Holdouts set for safe predictive model updating
Sami Haidar-Wehbe, Samuel R Emerson, Louis J M Aslett, James Liley
TL;DR
This work introduces a principled holdout-set updating framework for predictive risk scores that drift over time and trigger interventions, addressing bias that arises when updates learn from intervention-altered outcomes. The authors formalize the problem, prove the existence of an optimal holdout size (OHS) under plausible assumptions, and develop two estimation methods—parametric and Bayesian emulation—to compute the OHS. Through simulations and a concrete ASPRE preeclampsia case study, they demonstrate that holding out a subpopulation to update the model yields asymptotically near-oracle performance, with a recommended holdout size in the several- to ten-thousand range depending on population scale. The approach provides a practical, ethically justifiable strategy for safe updating of risk scores in complex, intervention-informed settings and offers concrete guidance for planning model lifecycles in health analytics.
Abstract
Predictive risk scores for adverse outcomes are increasingly crucial in guiding health interventions. Such scores may need to be periodically updated due to change in the distributions they model. However, directly updating risk scores used to guide intervention can lead to biased risk estimates. To address this, we propose updating using a `holdout set' - a subset of the population that does not receive interventions guided by the risk score. Balancing the holdout set size is essential to ensure good performance of the updated risk score whilst minimising the number of held out samples.
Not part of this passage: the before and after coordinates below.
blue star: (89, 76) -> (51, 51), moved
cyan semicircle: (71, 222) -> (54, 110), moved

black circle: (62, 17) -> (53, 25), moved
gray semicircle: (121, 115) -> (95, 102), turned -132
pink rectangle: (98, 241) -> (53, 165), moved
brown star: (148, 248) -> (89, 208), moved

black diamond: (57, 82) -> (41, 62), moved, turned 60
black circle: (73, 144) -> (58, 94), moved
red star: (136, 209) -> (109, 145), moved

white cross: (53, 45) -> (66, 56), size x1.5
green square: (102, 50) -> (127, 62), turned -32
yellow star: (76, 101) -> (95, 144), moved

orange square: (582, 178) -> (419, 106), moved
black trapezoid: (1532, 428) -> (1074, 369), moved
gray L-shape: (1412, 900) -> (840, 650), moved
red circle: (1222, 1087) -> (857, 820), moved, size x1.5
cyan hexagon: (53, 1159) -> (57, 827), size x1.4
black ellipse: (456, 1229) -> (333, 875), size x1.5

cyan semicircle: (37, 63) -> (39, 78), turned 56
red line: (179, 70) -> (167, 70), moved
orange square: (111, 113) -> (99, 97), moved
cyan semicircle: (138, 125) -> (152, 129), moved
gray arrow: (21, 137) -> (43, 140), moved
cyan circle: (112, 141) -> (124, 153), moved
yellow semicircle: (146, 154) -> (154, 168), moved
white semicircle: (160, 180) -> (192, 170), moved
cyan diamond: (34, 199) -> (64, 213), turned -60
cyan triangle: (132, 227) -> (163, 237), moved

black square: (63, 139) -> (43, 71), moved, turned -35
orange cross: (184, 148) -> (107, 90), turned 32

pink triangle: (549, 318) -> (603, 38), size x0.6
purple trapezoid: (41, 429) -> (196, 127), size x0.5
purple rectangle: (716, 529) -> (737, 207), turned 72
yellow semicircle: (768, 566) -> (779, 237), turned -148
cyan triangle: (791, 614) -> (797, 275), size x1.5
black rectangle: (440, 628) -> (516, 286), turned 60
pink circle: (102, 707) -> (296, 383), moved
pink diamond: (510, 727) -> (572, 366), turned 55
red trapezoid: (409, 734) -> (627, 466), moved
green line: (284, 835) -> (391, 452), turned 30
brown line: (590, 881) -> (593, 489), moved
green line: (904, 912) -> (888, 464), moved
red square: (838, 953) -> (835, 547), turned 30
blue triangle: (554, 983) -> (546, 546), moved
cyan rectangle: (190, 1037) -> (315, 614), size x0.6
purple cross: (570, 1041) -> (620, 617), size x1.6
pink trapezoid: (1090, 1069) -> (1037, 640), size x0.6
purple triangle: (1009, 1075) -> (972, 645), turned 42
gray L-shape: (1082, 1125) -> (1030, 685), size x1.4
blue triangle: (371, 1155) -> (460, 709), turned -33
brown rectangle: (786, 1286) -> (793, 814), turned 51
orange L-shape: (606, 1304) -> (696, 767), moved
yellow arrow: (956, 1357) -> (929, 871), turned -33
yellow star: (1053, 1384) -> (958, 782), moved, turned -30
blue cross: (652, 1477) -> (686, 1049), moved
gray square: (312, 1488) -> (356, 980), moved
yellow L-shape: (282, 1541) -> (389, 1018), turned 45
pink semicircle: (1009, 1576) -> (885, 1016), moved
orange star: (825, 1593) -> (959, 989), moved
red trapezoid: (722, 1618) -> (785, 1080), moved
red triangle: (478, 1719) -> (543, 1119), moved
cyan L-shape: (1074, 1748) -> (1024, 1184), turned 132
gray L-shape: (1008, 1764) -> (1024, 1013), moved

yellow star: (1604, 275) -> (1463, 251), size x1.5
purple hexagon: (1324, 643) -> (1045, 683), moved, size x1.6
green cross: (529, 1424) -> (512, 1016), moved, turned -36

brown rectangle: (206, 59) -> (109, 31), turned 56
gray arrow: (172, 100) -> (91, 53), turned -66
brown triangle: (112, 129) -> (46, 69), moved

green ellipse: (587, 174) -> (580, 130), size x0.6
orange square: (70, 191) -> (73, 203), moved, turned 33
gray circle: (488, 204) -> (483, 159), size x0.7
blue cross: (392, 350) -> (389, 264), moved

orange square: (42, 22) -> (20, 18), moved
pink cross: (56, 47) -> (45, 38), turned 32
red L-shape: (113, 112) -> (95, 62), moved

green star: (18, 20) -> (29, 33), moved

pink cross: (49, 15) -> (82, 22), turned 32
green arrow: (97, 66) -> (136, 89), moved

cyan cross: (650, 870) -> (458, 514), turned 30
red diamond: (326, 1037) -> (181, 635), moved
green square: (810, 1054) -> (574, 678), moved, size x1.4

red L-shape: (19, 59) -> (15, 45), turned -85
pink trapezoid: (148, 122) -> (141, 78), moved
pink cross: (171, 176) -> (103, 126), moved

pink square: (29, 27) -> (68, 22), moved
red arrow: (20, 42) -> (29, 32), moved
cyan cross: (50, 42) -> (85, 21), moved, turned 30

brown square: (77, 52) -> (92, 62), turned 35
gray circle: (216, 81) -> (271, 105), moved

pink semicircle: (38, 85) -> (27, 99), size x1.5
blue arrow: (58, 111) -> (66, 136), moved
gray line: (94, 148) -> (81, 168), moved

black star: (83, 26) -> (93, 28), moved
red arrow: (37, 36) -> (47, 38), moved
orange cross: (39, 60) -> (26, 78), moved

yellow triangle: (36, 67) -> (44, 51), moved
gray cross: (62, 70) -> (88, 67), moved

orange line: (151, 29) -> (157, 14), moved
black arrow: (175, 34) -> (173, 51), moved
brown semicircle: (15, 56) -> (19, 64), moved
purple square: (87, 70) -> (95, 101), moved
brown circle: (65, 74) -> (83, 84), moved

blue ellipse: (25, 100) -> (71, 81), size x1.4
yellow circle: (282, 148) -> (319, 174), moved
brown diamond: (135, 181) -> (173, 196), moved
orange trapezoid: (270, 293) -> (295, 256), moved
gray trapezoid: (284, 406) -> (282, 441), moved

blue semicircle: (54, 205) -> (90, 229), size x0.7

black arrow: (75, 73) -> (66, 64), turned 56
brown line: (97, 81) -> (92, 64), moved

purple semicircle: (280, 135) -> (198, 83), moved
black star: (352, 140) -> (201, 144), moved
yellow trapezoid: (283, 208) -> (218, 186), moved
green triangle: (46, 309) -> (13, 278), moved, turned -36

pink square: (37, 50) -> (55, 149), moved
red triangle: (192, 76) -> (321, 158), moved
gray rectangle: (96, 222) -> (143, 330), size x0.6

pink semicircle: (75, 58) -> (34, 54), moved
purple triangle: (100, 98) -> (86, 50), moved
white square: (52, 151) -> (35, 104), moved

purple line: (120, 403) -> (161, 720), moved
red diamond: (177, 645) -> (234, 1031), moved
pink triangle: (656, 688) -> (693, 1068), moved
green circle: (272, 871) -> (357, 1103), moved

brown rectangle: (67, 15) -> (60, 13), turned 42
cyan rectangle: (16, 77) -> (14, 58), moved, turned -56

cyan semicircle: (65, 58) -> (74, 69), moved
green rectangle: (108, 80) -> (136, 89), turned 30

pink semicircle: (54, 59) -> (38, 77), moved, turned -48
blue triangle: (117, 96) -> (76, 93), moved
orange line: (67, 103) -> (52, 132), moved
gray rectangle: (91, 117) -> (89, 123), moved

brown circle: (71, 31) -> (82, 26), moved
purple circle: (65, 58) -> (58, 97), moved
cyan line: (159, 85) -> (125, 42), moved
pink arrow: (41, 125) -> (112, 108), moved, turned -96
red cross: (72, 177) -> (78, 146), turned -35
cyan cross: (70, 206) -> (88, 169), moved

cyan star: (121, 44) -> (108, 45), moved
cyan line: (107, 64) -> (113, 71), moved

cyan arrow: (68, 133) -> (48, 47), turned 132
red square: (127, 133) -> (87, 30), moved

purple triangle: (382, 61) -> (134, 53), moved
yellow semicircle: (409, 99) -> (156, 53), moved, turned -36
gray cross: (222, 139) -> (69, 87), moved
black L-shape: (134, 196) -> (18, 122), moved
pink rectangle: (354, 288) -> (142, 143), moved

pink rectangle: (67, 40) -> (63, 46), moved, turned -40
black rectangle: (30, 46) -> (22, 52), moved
We prove that this approach reduces adverse outcome frequency to an asymptotically optimal level and argue that often there is no competitive alternative. We describe conditions under which an optimal holdout size (OHS) can be readily identified, and introduce parametric and semi-parametric algorithms for OHS estimation. We apply our methods to the ASPRE risk score for pre-eclampsia to recommend a plan for updating it in the presence of change in the underlying data distribution. We show that, in order to minimise the number of pre-eclampsia cases over time, this is best achieved using a holdout set of around 10,000 individuals.